> _Exercise directions_:
Search the material below for the string "từng". Return every line that holds it.

> _Given records_:
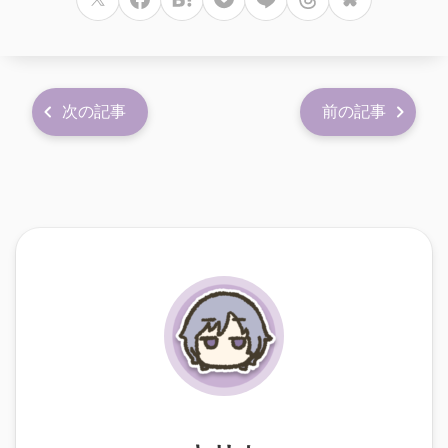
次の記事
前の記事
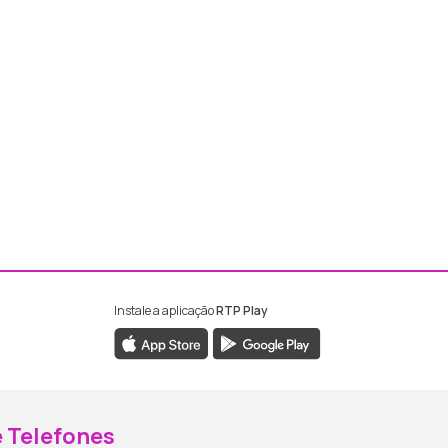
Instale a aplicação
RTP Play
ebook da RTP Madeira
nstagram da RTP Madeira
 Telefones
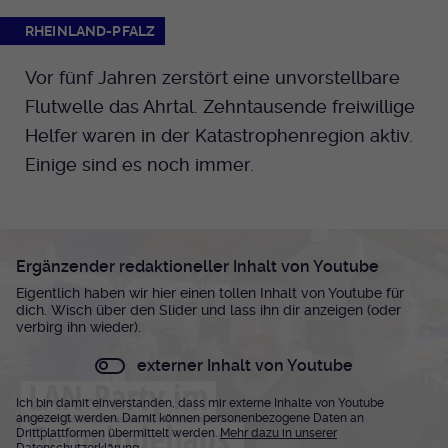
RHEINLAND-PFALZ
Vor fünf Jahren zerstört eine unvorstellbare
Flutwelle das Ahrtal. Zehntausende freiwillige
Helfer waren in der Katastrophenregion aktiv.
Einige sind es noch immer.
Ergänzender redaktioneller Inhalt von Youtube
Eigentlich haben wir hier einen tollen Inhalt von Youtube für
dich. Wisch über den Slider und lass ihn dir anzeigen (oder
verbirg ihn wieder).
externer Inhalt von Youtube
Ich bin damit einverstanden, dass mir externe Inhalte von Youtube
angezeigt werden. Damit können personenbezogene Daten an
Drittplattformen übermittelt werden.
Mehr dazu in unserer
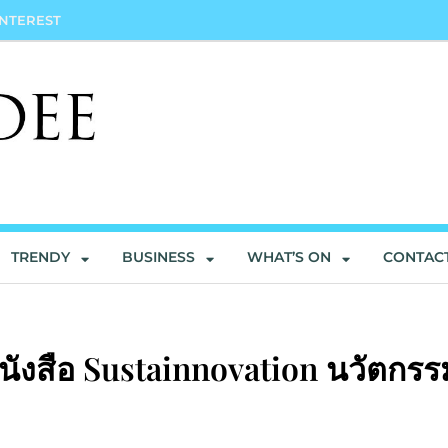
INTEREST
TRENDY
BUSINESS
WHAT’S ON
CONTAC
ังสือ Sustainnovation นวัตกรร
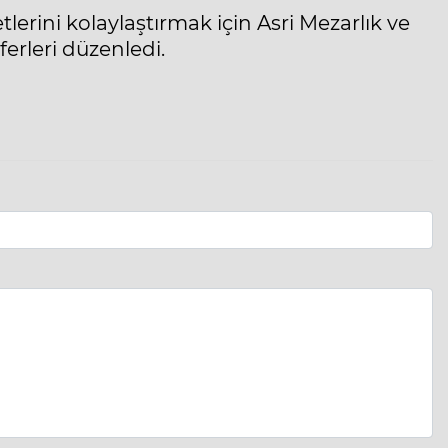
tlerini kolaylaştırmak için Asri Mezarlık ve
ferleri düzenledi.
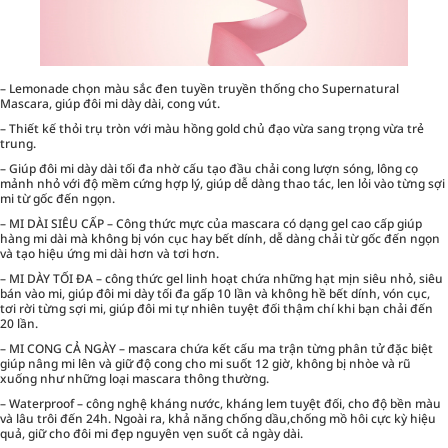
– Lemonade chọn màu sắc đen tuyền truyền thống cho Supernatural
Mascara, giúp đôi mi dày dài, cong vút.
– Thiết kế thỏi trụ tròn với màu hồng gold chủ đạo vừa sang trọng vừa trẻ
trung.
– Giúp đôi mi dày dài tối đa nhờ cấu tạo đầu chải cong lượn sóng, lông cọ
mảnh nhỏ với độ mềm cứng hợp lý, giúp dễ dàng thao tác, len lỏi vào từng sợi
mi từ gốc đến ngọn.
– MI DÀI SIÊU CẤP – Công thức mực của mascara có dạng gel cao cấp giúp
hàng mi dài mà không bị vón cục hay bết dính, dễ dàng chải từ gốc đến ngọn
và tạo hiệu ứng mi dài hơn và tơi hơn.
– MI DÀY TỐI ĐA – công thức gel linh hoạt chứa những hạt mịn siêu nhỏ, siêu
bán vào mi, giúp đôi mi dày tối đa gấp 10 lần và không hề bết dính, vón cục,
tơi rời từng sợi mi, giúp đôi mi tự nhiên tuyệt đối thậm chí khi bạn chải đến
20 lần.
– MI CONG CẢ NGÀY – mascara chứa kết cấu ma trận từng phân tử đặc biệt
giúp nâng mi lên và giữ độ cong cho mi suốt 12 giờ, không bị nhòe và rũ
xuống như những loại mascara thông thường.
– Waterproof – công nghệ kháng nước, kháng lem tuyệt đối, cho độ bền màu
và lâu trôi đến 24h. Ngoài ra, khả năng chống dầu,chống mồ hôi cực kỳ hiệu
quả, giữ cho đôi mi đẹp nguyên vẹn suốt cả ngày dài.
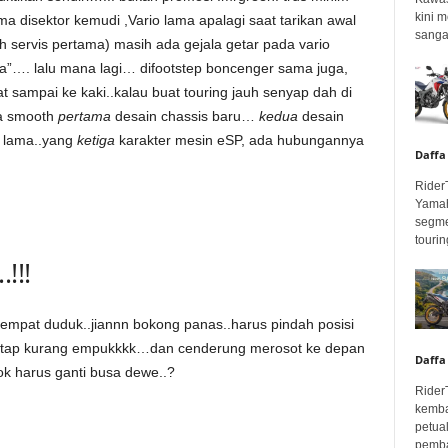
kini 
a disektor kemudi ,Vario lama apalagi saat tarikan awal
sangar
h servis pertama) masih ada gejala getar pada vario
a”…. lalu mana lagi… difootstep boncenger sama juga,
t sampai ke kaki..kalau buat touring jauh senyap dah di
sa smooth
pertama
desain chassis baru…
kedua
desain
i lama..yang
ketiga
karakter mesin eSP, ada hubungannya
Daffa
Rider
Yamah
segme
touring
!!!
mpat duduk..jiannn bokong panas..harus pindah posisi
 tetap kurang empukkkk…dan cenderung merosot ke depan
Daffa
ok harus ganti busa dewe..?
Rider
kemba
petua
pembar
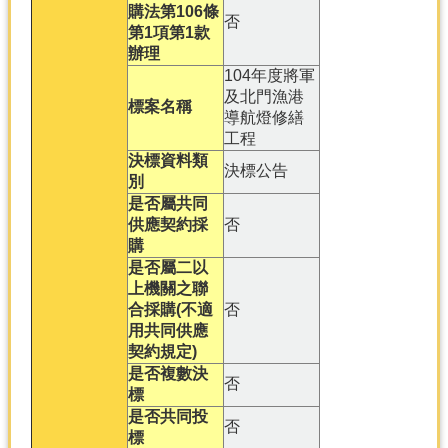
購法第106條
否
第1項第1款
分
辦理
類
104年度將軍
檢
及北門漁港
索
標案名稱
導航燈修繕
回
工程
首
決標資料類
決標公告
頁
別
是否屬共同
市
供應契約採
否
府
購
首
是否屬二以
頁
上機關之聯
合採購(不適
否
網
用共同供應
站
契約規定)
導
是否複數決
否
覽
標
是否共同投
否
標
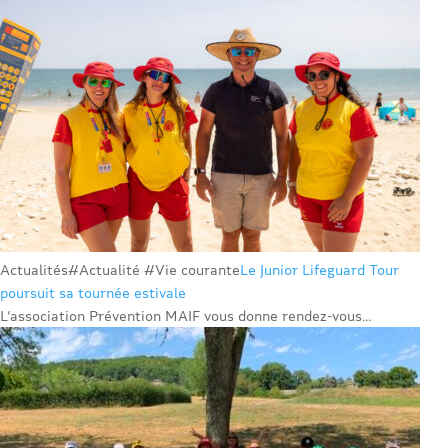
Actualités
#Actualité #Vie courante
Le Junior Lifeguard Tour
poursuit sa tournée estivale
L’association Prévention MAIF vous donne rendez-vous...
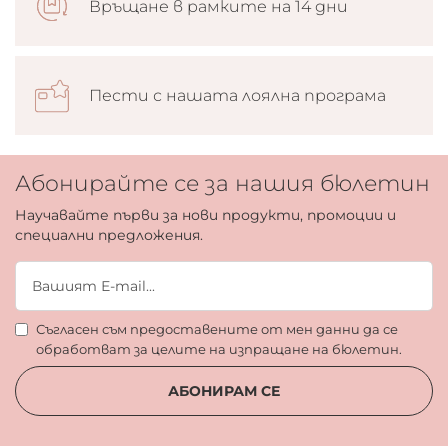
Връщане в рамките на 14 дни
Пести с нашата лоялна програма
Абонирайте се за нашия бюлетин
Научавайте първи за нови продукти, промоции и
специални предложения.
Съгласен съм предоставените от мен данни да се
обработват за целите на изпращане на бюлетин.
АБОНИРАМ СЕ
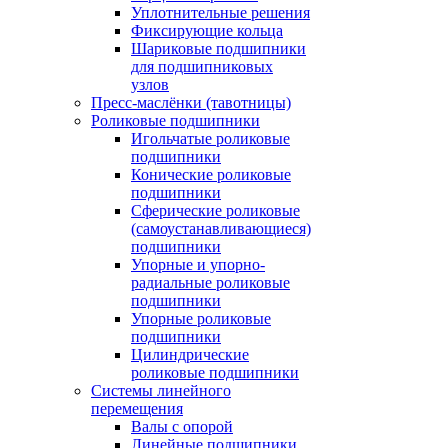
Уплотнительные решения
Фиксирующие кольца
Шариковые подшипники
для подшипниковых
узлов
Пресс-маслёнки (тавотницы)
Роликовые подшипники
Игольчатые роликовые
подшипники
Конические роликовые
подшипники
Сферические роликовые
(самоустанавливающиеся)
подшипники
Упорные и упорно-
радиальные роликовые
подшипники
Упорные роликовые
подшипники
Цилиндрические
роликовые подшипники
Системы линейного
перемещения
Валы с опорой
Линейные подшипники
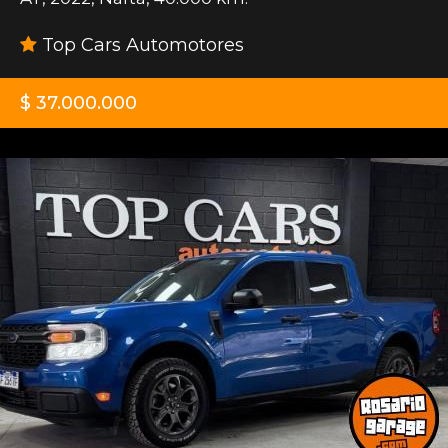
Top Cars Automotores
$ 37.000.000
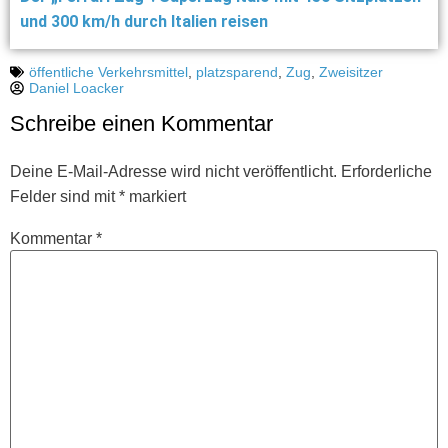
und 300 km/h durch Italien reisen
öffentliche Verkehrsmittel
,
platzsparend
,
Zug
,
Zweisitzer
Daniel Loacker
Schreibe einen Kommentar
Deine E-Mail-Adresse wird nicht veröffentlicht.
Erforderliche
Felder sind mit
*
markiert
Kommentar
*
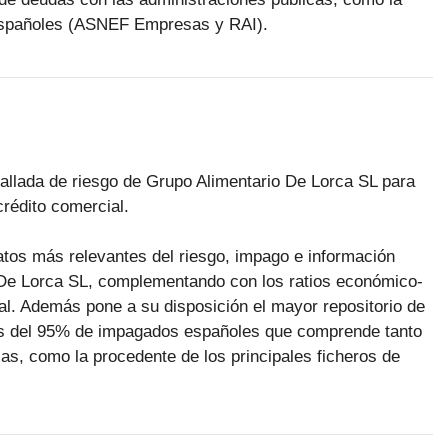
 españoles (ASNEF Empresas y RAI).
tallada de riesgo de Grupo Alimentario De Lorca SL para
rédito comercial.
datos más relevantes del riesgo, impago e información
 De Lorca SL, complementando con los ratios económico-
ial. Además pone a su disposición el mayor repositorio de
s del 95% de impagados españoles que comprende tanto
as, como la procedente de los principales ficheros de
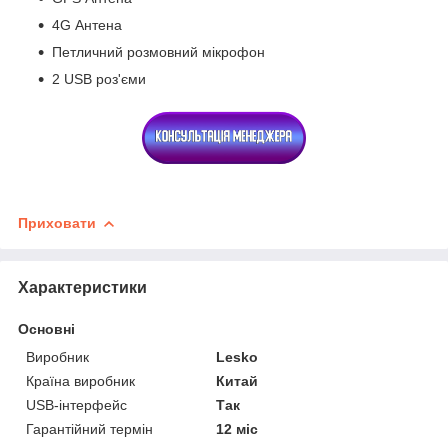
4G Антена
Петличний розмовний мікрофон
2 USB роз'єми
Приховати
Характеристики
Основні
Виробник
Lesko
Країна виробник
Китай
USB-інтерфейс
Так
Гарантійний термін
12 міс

> _Exercise answer_:
mảnh nhỏ với độ mềm cứng hợp lý, giúp dễ dàng thao tác, len lỏi vào từng sợi
tơi rời từng sợi mi, giúp đôi mi tự nhiên tuyệt đối thậm chí khi bạn chải đến
– MI CONG CẢ NGÀY – mascara chứa kết cấu ma trận từng phân tử đặc biệt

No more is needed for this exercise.